Amnesty argues that the decriminalization of commercial sex would protect the rights of one subset of sellers – those who do so by choice. But commercial sex happens in a variety of ways, resulting in a variety of harms. While the international community has not achieved consensus on a form of legislative or policy response to address all of these harms, there is a trend toward trying to reduce the demand for commercial sex. This approach is embodied in Canada's new law, the Protection of Communities and Exploited Persons Act. This approach recognizes that commercial sex is not a choice for all sellers, which is the most problematic element of Amnesty's proposed policy.

Amnesty says its draft policy is based upon the human-rights principle that consensual sexual conduct is entitled to protection from state interference. Amnesty stresses that acts involving coercion, deception, threats, violence or human trafficking are not consensual and, therefore, those who are forced to engage in commercial sex are not part of the group of sellers whose rights it is seeking to protect.
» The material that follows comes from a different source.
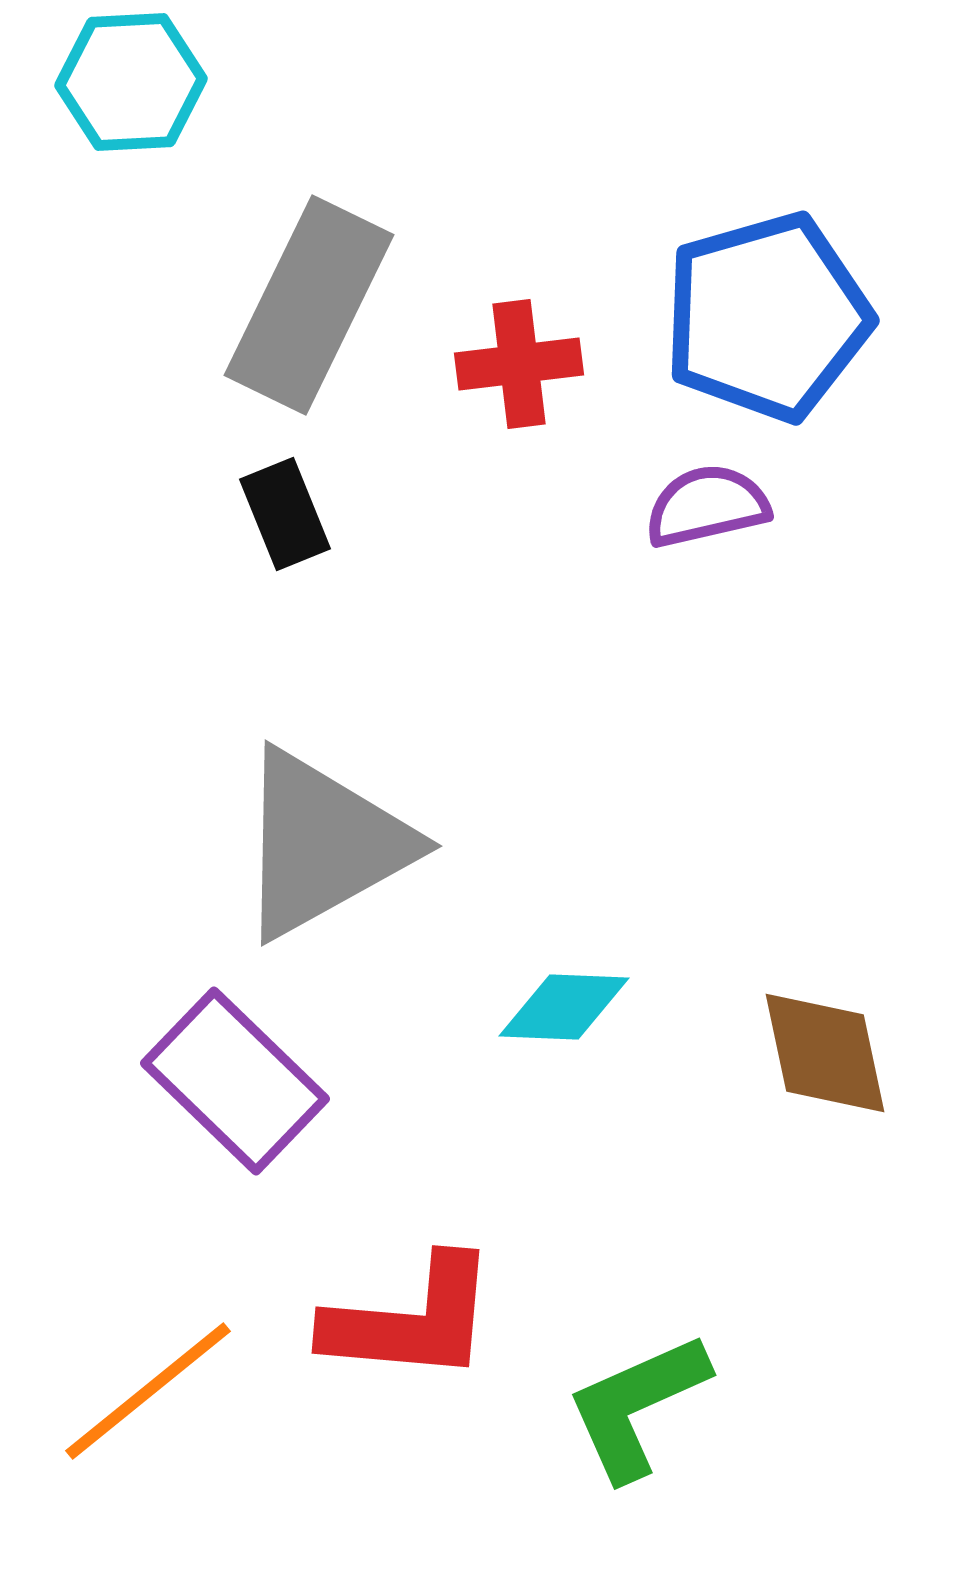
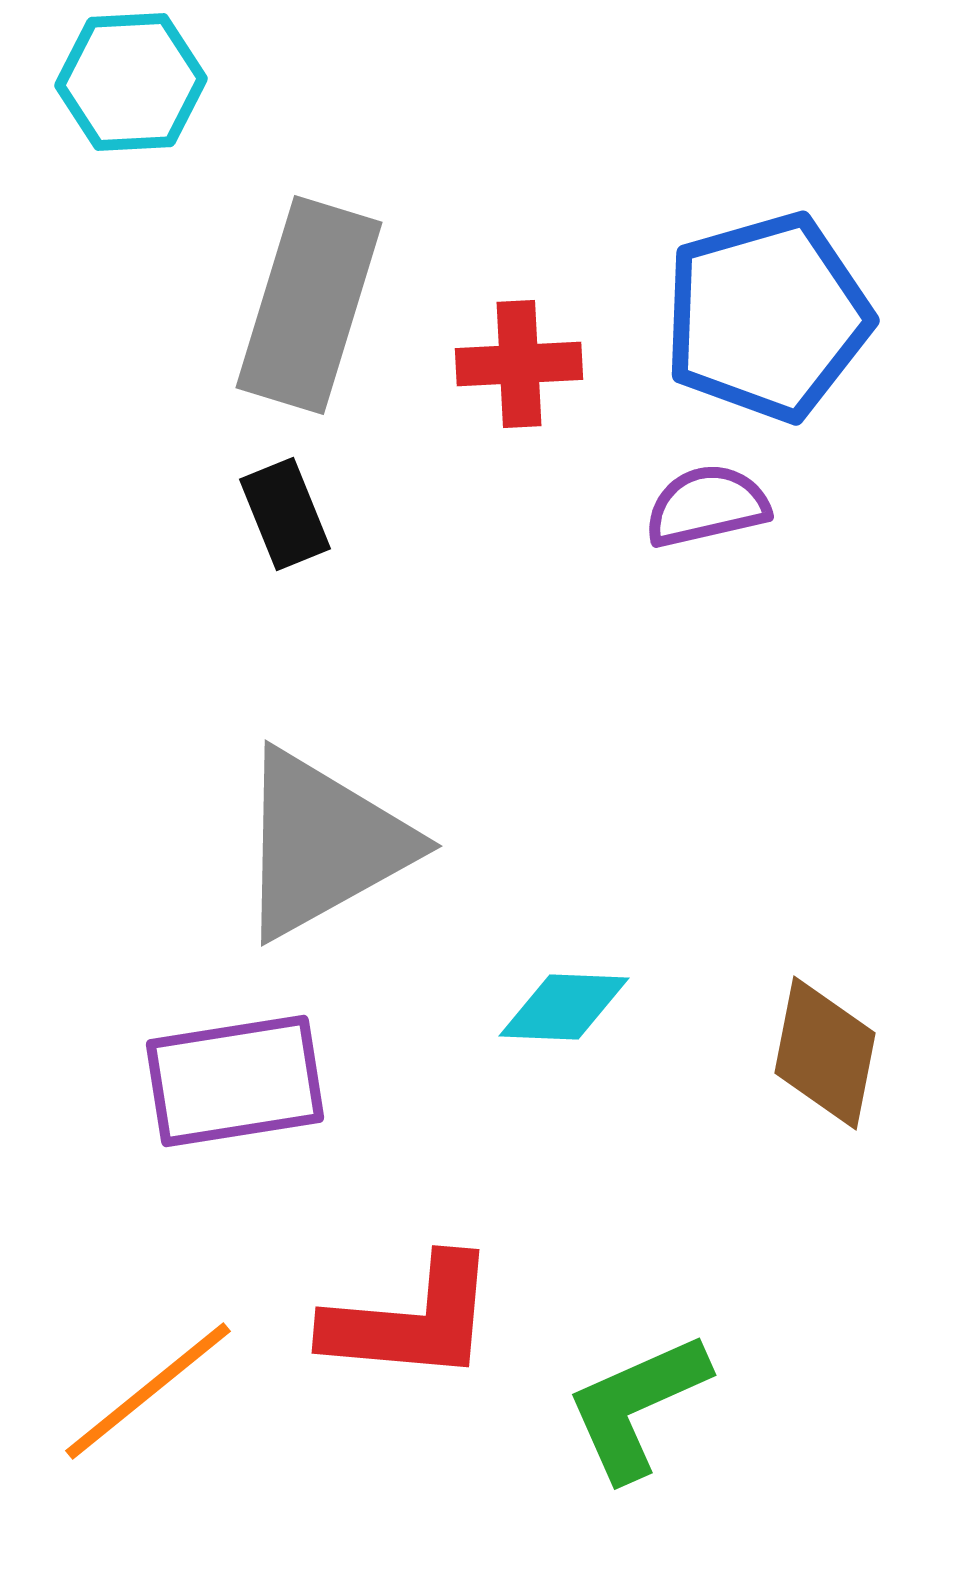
gray rectangle: rotated 9 degrees counterclockwise
red cross: rotated 4 degrees clockwise
brown diamond: rotated 23 degrees clockwise
purple rectangle: rotated 53 degrees counterclockwise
Those who are forced into commercial sex are least likely to avail themselves of legal protection and most likely to experience harm. In championing the rights of consensual sex workers, Amnesty ignores the interests of the least-empowered sellers and seeks to remove criminalization from a country's tool kit of responses to remedy the harms experienced by non-consensual sellers.

In a recent article in The Telegraph, Catherine Murphy, a policy adviser at Amnesty, described the proposal as being about the rights of sex sellers around the world and about protecting them. She said the focus is not on the rights of those who buy sex, but the experiences of those who sell. Except she means only the experiences of those who sell in the absence of coercion, deception, threats, violence and trafficking.
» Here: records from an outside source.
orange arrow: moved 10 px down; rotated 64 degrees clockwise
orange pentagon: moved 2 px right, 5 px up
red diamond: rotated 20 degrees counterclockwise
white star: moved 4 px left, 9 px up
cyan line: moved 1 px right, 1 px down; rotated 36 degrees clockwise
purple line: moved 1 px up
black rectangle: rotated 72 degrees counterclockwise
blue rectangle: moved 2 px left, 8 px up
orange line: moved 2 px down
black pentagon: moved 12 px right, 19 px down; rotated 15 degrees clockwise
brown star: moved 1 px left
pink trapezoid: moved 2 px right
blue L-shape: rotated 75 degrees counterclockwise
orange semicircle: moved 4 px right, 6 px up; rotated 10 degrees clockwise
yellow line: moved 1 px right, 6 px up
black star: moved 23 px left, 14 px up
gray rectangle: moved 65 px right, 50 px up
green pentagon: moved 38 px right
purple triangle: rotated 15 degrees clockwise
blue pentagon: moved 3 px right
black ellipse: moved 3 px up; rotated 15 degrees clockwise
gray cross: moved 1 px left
Whose rights should society protect? Amnesty's proposal rests upon the acceptance of two key, unstated, foundational facts: that men have a right to buy sex, and that people have an unfettered right to engage in whatever commercial activity they chose. Thus, the policy suggests that countries not be allowed to interfere with the exercise of these rights; they should intervene in commercial sex only to criminalize human trafficking or enact regulations to assure the voluntariness of the participants and the safety of their working conditions. This draft policy is based on a harm-reduction approach, meant to reduce stigma of sex workers and to safeguard them from harassment and violence.

By framing commercial sex as a consensual act between adults, Amnesty is able to reasonably argue that the state has no role in relation to constraining it or to punishing those who engage in it. But commercial sex is often non-consensual and almost always involves relationships of inequality, whether it be gender, age, race or social status. There is more at stake than the commercial interests and safety of consensual sellers. As Amnesty well knows, the market is not the best way to protect human rights.